Contract negotiations between Teamsters Local 117, the Union that represents the nearly 400 workers at the Puyallup warehouse, and Fred Meyer began on June 13. The Union and the Company last met on September 9, but talks broke off when Fred Meyer insisted on degrading workers’ health care coverage and on securing the ability to outsource the workers’ jobs to a third-party subcontractor.

“Fred Meyer is trying to bully grocery warehouse workers by threatening to erode their health care coverage and outsource good, local jobs. These workers play a vital role in maintaining the food supply chain that helps feed families across the Pacific Northwest.
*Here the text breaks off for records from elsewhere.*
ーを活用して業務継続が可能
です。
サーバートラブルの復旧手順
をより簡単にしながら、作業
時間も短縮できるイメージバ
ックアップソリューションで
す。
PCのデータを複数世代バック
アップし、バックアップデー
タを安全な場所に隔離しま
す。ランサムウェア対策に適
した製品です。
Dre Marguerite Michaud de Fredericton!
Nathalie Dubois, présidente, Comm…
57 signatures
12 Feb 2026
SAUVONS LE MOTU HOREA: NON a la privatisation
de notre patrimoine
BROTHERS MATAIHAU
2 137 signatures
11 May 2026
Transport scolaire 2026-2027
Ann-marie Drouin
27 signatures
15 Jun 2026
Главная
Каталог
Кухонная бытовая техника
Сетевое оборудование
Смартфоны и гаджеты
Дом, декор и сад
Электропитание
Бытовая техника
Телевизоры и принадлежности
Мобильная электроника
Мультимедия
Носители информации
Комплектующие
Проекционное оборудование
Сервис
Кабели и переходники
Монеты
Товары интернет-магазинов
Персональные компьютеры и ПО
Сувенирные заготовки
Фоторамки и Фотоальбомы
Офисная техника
By holding these workers hostage, Fred Meyer is irresponsibly putting our food supply chain and our communities at risk,” said Tracey A. Thompson, Secretary-Treasurer of Teamsters Local 117.
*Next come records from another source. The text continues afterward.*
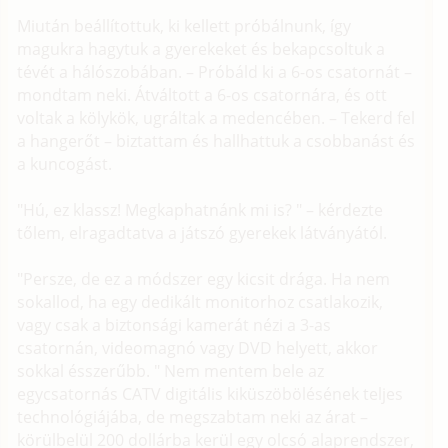
Miután beállítottuk, ki kellett próbálnunk, így
magukra hagytuk a gyerekeket és bekapcsoltuk a
tévét a hálószobában. – Próbáld ki a 6-os csatornát –
mondtam neki. Átváltott a 6-os csatornára, és ott
voltak a kölykök, ugráltak a medencében. – Tekerd fel
a hangerőt – biztattam és hallhattuk a csobbanást és
a kuncogást.
"Hú, ez klassz! Megkaphatnánk mi is? " – kérdezte
tőlem, elragadtatva a játszó gyerekek látványától.
"Persze, de ez a módszer egy kicsit drága. Ha nem
sokallod, ha egy dedikált monitorhoz csatlakozik,
vagy csak a biztonsági kamerát nézi a 3-as
csatornán, videomagnó vagy DVD helyett, akkor
sokkal ésszerűbb. " Nem mentem bele az
egycsatornás CATV digitális kiküszöbölésének teljes
technológiájába, de megszabtam neki az árat –
körülbelül 200 dollárba kerül egy olcsó alaprendszer,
Over the weekend of August 23-24, warehouse workers voted 241-2 to authorize a strike. On September 13, the workers and their allies took part in a multi-state leafleting action to educate Fred Meyer customers in Alaska, Oregon, Idaho, and Washington State about the health care and outsourcing issues. Workers also talked with consumers about the mistreatment of workers and animals on the dairy farms that supply Fred Meyer’s milk. The effort was organized by the Farm to Family Coalition, an association of labor, faith, environmental and organic food activists aimed at promoting food safety and workplace justice across the supply chain.

Warehouse workers at three other major groceries – Safeway, SuperValu, and Unified Grocers – voted to ratify their contracts in July, leaving Fred Meyer as the only Teamster grocery warehouse in the area that has not settled its contract. The Union and the Company will meet in federal mediation on Monday, September 22.

Teamsters Local 117 represents approximately 16,000 members, with over 1000 members who work in the grocery warehouse industry.